SALEEN / FORD MUSTANG IN RETROSPECT

By: LARRY ROBERTS on October 30, 1998
Original Article: www.theautochannel.com

Sometimes when I get Steve Saleen’s press releases about his Team Saleen endeavors both on the race track and in the showroom, I get the feeling that he was born after his time. He should have been in the business of building specially-built sports cars in the ’60s when Carroll Shelby, Dan Gurney and the other Southern California hot-rodders-turned-car-constructors were in their hey-days.
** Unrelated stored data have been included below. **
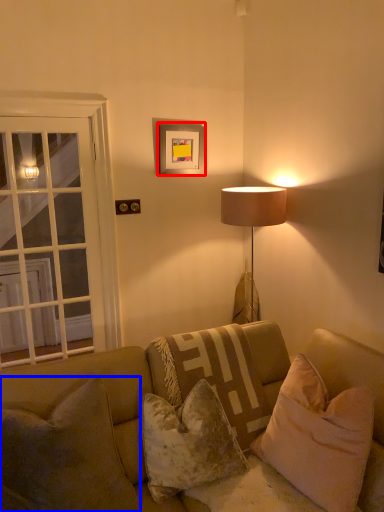 Question: Among these objects, which one is nearest to the camera, picture frame (highlighted by a red box) or pillow (highlighted by a blue box)?

Choices:
 (A) picture frame
 (B) pillow

Answer: (B) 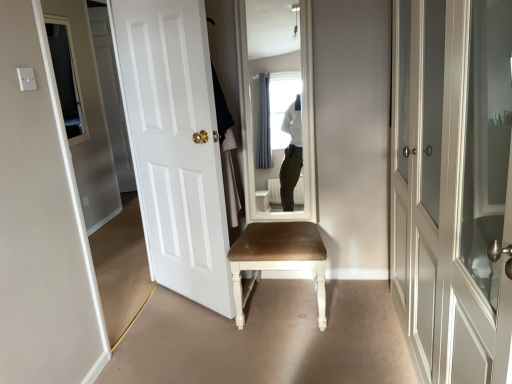 Question: Relative to white painted wood door at center, the 2th door from the left, is white cotton robe at center in front or behind?

Choices:
 (A) front
 (B) behind

Answer: (B)

Question: Is white cotton robe at center inside or outside of white painted wood door at center, which appears as the second door when viewed from the right?

Choices:
 (A) inside
 (B) outside

Answer: (B)

Question: Which of these objects is positioned farthest from the white matte door at left, arranged as the third door when viewed from the right?

Choices:
 (A) matte gray wardrobe at right, the first door viewed from the right
 (B) white cotton robe at center
 (C) brown leather chair at center
 (D) white painted wood door at center, the 2th door from the left

Answer: (A)

Question: Estimate the real-world distances between objects in this image. Which object is closer to the matte gray wardrobe at right, the first door viewed from the right?

Choices:
 (A) white cotton robe at center
 (B) white matte door at left, acting as the 1th door starting from the left
 (C) white painted wood door at center, which appears as the second door when viewed from the right
 (D) brown leather chair at center

Answer: (D) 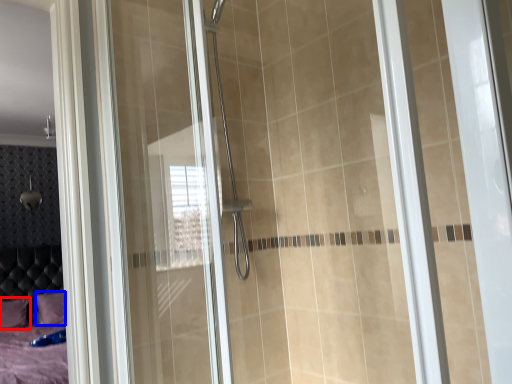 Question: Which object is closer to the camera taking this photo, pillow (highlighted by a red box) or pillow (highlighted by a blue box)?

Choices:
 (A) pillow
 (B) pillow

Answer: (B) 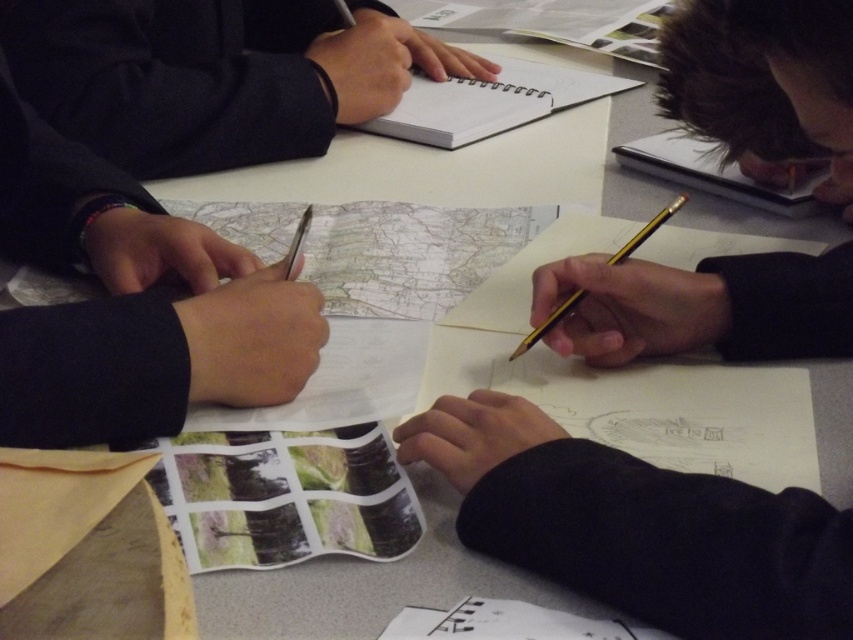 Does black matte pen at left appear on the right side of matte black notebook at upper left?

Incorrect, black matte pen at left is not on the right side of matte black notebook at upper left.

Can you confirm if black matte pen at left is positioned to the left of matte black notebook at upper left?

Indeed, black matte pen at left is positioned on the left side of matte black notebook at upper left.

What are the coordinates of `black matte pen at left` in the screenshot? It's located at (131, 304).

In the scene shown: Does black matte pen at left have a smaller size compared to dark brown hair at upper right?

No.

Which is behind, point (65, 186) or point (804, 163)?

Positioned behind is point (804, 163).

Image resolution: width=853 pixels, height=640 pixels. I want to click on black matte pen at left, so click(131, 304).

Measure the distance between dark brown hair at upper right and camera.

A distance of 14.62 inches exists between dark brown hair at upper right and camera.

Is point (770, 36) more distant than point (526, 340)?

No, it is in front of (526, 340).

Is point (757, 77) behind point (569, 300)?

No, (757, 77) is closer to viewer.

The image size is (853, 640). What are the coordinates of `dark brown hair at upper right` in the screenshot? It's located at (752, 76). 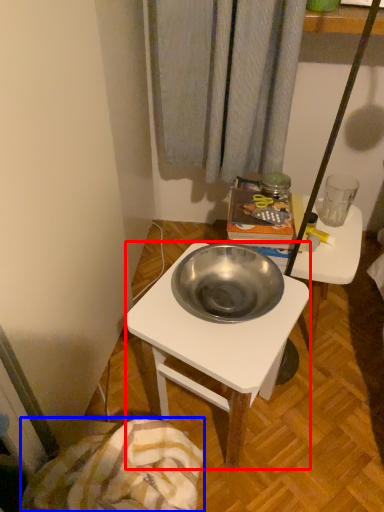 Question: Which of the following is the farthest to the observer, desk (highlighted by a red box) or blanket (highlighted by a blue box)?

Choices:
 (A) desk
 (B) blanket

Answer: (A) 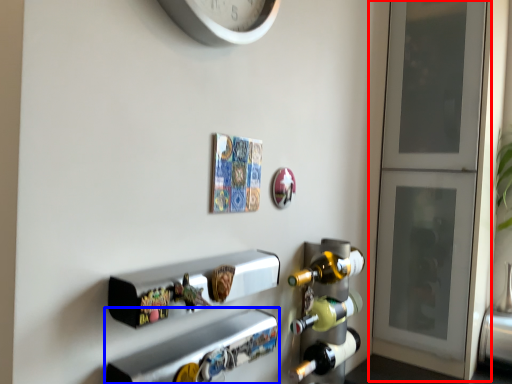 Question: Among these objects, which one is farthest to the camera, door (highlighted by a red box) or shelf (highlighted by a blue box)?

Choices:
 (A) door
 (B) shelf

Answer: (A)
They built cars for the SCCA Trans Am series for pony cars and became house-hold names to American road racing fans.

It’s not that Saleen has done badly. Quite the contrary. Starting in ’84 with the “Fox” platform Mustang, he’s built a successful business of modifying Ford Mustangs into Saleen Mustangs that are changed enough cosmetically so that buyers of his slick speedsters won’t have their mounts mistaken for the Dearborn version and souped-up enough so that the drivers of most other cars on the street will only get a view of Saleen tailpipes. And he’s done it with the approval of our federal government, a daunting task in itself.

But the promotional venue that Saleen shines in is his participation in racing. In his early years, Saleen himself drove sports car races in semi-pro SCCA events, branched out into driving Saleen-prepared Ford Rangers in the now defunct SCCA series for mini-pickups and even into an unsuccessful stab at the Indy 500, as I recall.
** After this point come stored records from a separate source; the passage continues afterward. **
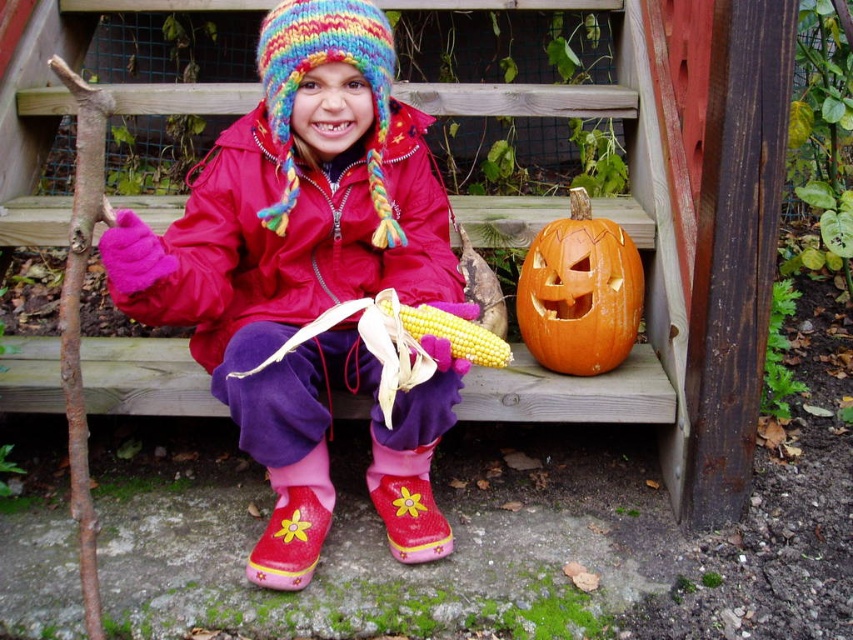 Between matte pink rubber boots at center and orange matte pumpkin at lower right, which one is positioned higher?

orange matte pumpkin at lower right

Between matte pink rubber boots at center and orange matte pumpkin at lower right, which one is positioned lower?

matte pink rubber boots at center is below.

I want to click on matte pink rubber boots at center, so click(296, 253). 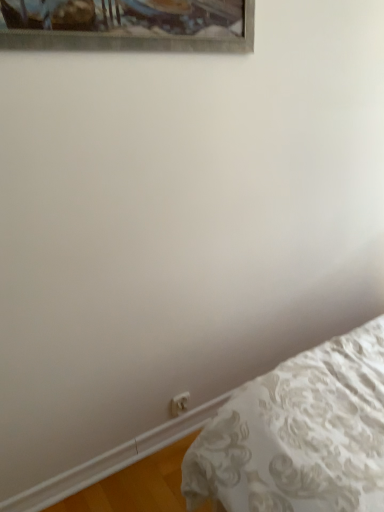 Question: Choose the correct answer: Is white plastic electric outlet at lower center inside white textured bed at lower right or outside it?

Choices:
 (A) inside
 (B) outside

Answer: (B)

Question: Considering their positions, is white plastic electric outlet at lower center located in front of or behind white textured bed at lower right?

Choices:
 (A) behind
 (B) front

Answer: (A)

Question: Is point 172,408 positioned closer to the camera than point 286,410?

Choices:
 (A) farther
 (B) closer

Answer: (A)

Question: Is white textured bed at lower right bigger or smaller than white plastic electric outlet at lower center?

Choices:
 (A) big
 (B) small

Answer: (A)

Question: From a real-world perspective, is white textured bed at lower right positioned above or below white plastic electric outlet at lower center?

Choices:
 (A) above
 (B) below

Answer: (B)

Question: In terms of width, does white textured bed at lower right look wider or thinner when compared to white plastic electric outlet at lower center?

Choices:
 (A) thin
 (B) wide

Answer: (B)

Question: Considering their positions, is white textured bed at lower right located in front of or behind white plastic electric outlet at lower center?

Choices:
 (A) behind
 (B) front

Answer: (B) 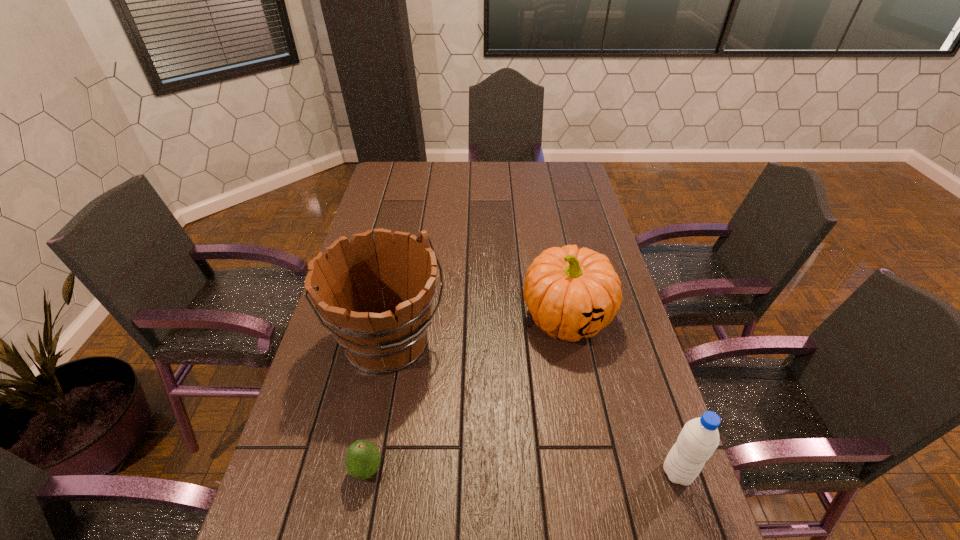 Point out which object is positioned as the third nearest to the wine bucket. Please provide its 2D coordinates. Your answer should be formatted as a tuple, i.e. [(x, y)], where the tuple contains the x and y coordinates of a point satisfying the conditions above.

[(699, 438)]

The width and height of the screenshot is (960, 540). Identify the location of object that can be found as the closest to the wine bucket. (362, 460).

This screenshot has height=540, width=960. I want to click on vacant region that satisfies the following two spatial constraints: 1. on the back side of the pumpkin; 2. on the right side of the shortest object, so click(396, 318).

Where is `vacant space that satisfies the following two spatial constraints: 1. on the back side of the second object from right to left; 2. on the right side of the avocado`? vacant space that satisfies the following two spatial constraints: 1. on the back side of the second object from right to left; 2. on the right side of the avocado is located at coordinates (396, 318). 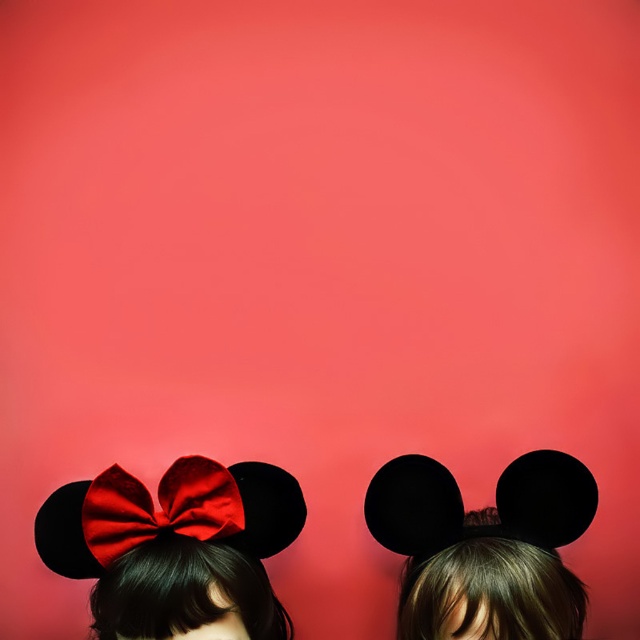 Question: Which point appears closest to the camera in this image?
Saleen’s fortunes took a quantum leap a few years ago when he took in Tim Allen, star of the TV series “Home Improvement,” as a partner and formed Saleen/Allen “RRR” Speedlab to build and campaign Saleen SR351 Mustangs in various road races. Allen himself did some of the driving in these events but it quickly showed that simply enjoying cars and owning part of a racing team doesn’t qualify a person to strap himself into a racer and get into the thick of the action. When I saw Allen drive a Saleen/Mustang at Sears Point Raceway in Northern California a few years ago, he was nine seconds off the pace and the regular Saleen pilots had a task in hand to make up the time. I haven’t heard of Allen driving for a while and I suspect that it dawned on him and his TV producers that a guy can get hurt in professional racing if he’s not up to the pace. He did drive at Grand Rapids, Michigan this year where he placed 14th.
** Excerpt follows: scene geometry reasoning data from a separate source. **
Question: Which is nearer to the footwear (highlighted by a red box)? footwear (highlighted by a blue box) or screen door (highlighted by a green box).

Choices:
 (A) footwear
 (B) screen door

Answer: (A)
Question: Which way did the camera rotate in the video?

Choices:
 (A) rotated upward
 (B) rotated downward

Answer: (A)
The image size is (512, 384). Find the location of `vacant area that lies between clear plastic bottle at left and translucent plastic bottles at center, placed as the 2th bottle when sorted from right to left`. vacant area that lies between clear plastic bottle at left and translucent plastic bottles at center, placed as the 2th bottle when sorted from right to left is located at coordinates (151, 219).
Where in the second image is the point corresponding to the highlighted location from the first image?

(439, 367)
For 1998 Steve Saleen and his Saleen/Allen “RRR” Speedlab team pretty much concentrated on the Sports Car Club of America (SCCA) World Challenge T1 series for more-or-less production-based sports cars (as opposed to the purpose-built SCCA Trans Am “tube frame” cars), and to say that Saleen was a big fish in the fairly small pond is an understatement. His star driver, Terry Boscheller, won five of the nine races outright and placed second enough times to win the Manufacturer’s Cup for the Southern California-based company as well as the Driver’s Championship for himself.

Although the World Challenge is considered a Saturday warmer-upper race for Trans Am and other more premium events, the Saleen team won against such classy car-and-driver combinations as Bobby Archer, a long-time Chrysler driver, piloting a Dodge Viper GTS and Peter Cunningham in a factory Acura NSX.

For ’98, Steve Saleen is branching out into other auto fields like videos, jackets and tee-shirts, club memberships and other booster merchandise. He also produces a line of special Saleen/Mustangs for a Budget rental fleet in the Los Angeles area.

On second thought, I think that Steve Saleen is in his correct time frame. He’s too much of a business man to have been able to acclimatize his organization to those wild and loose days of the ’60s.